You have to ask yourself at this point, would it be acceptable if new novels by Shakespeare, Dickens, or Hemingway were commissioned. No way, I hear you cry. It is impossible to create new literature by great authors. Quite right too. But don’t think big publishing hasn’t thought about it bub, they just haven’t found the right ghost writer yet.
Crimezine can forgive dead writers for most behaviour. We can also forgive writers such as Dashiell Hamett and Raymond Chandler for writing only a handful of books, these great men were far too busy drinking themselves to death to be troubled with the actual process of writing books, such trifling matters did not concern them.

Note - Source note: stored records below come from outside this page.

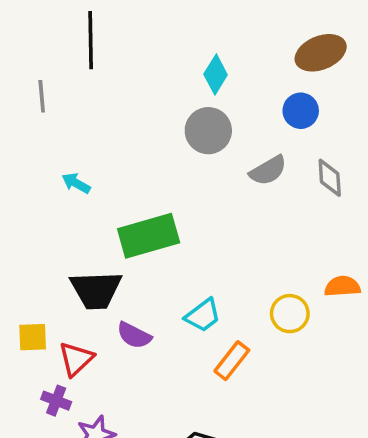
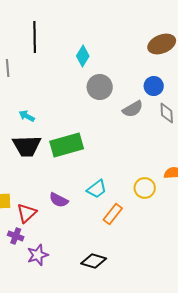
cyan diamond: (216, 74) -> (83, 56), moved
blue circle: (301, 111) -> (154, 86), moved
black trapezoid: (96, 290) -> (27, 146), moved

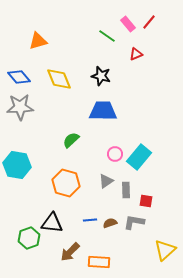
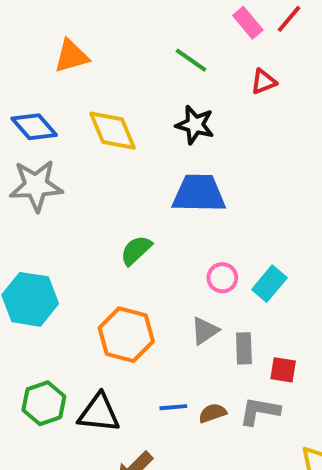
green line: (107, 36) -> (191, 60), moved
cyan rectangle: (139, 157) -> (269, 284), size x0.7
green hexagon: (29, 238) -> (44, 403), moved

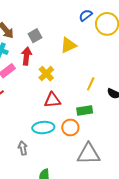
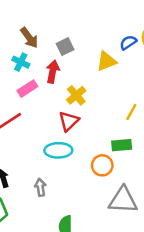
blue semicircle: (86, 15) -> (128, 43), moved
red triangle: (52, 100) -> (69, 121), moved, turned -42
cyan ellipse: (43, 128) -> (58, 150), moved

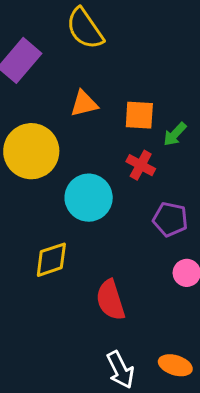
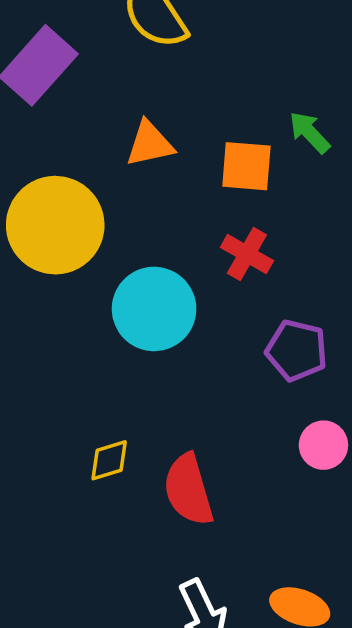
green arrow: (175, 134) -> (310, 132), moved, turned 92
yellow diamond: (51, 260) -> (109, 460), moved, size x0.7

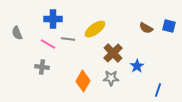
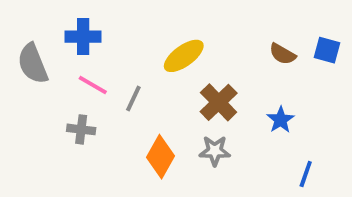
blue cross: (53, 19) -> (83, 37), moved
gray semicircle: (17, 33) -> (33, 64), size x1.5
gray line: (68, 39) -> (133, 98), moved, turned -72
blue star: (137, 66) -> (281, 120), moved

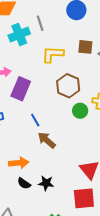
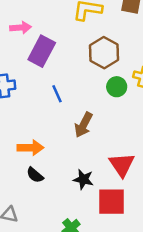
brown arrow: (47, 140) -> (84, 125), moved, turned -108
black star: (46, 183) -> (83, 179), moved

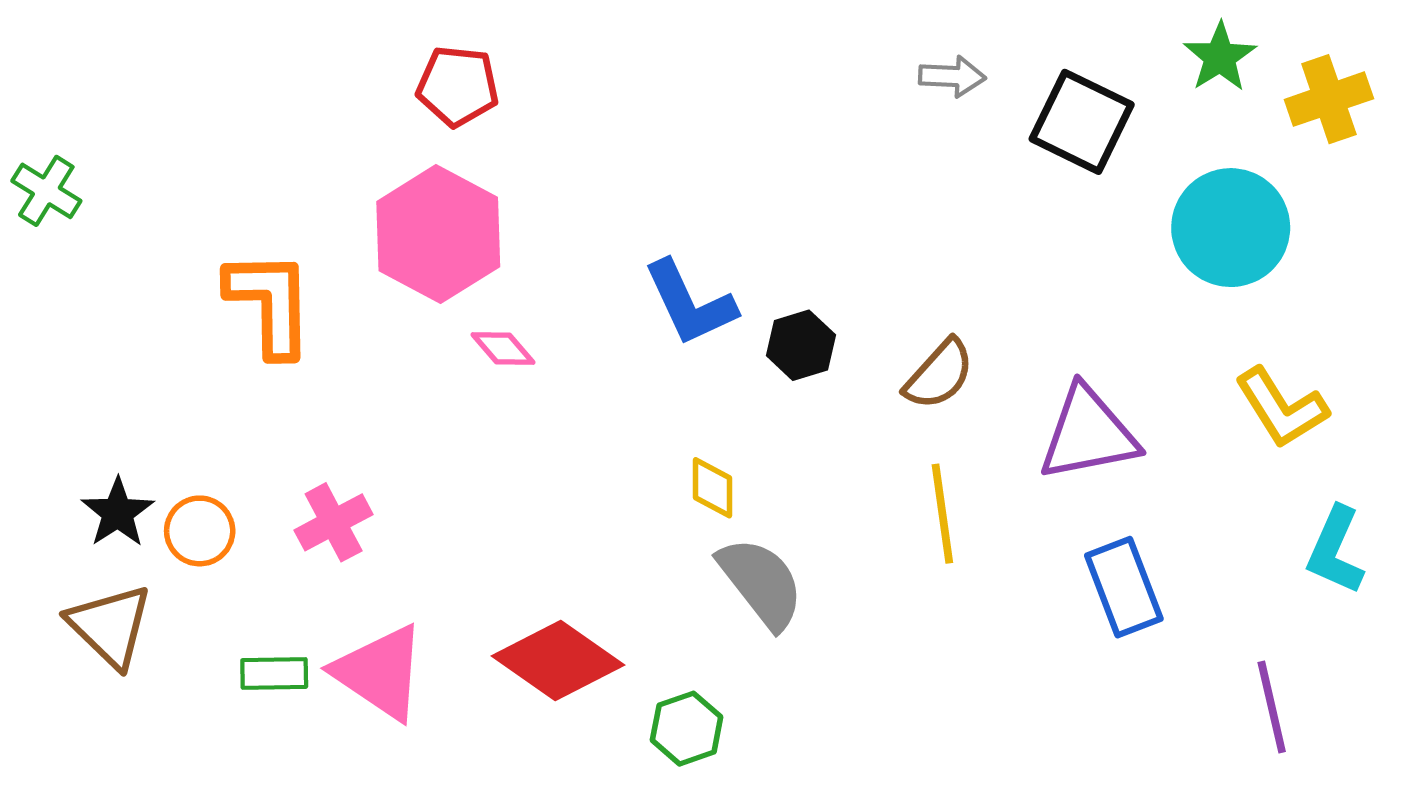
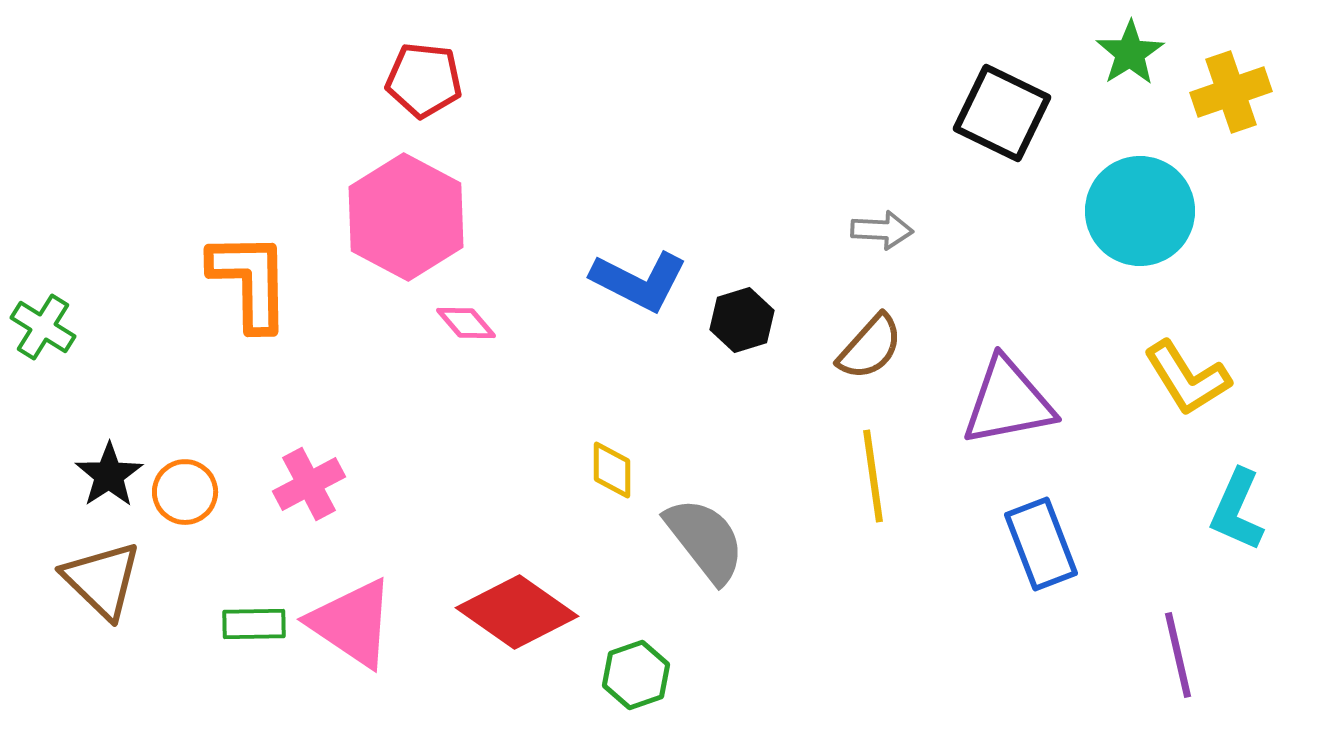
gray arrow: (952, 76) -> (882, 230), moved
green cross: (46, 191) -> (43, 327), moved
blue L-shape: (690, 303) -> (639, 281), turned -38
yellow diamond: (712, 488) -> (612, 470), moved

What does trouble Crimezine and many of our noble readers too however, is the alarming trend for rich, sober and amazingly successful writers, many of whom are mysteriously still alive, paying other less successful writers to do their work for them.
One has to ask one self just how busy can these millionaire writers be? and if they do not have time to write their own books, just what exactly are they doing instead? Golf? Three Card Brag? Counting all the money that we gave them in the first place?
Crimezine’s shrewd friends in the publishing industry caution that brand development and extension is important, as some of the old duffers who write our favorite works of fiction are knocking on a bit, and it is best to ease their loyal public into familiarity with new faces, before the oldsters finally shuffle of their collective mortality and head for that great remainder list in the sky. Good business sense. Hurrah!
Crimezine says that unless you are dead, or laying drunk on the kitchen floor, we ain’t going to accept anyone else doing your homework for you. If you are feeling too old, fat and lazy to write your own books, step away from the word processor and let the knew talent write—using their own names.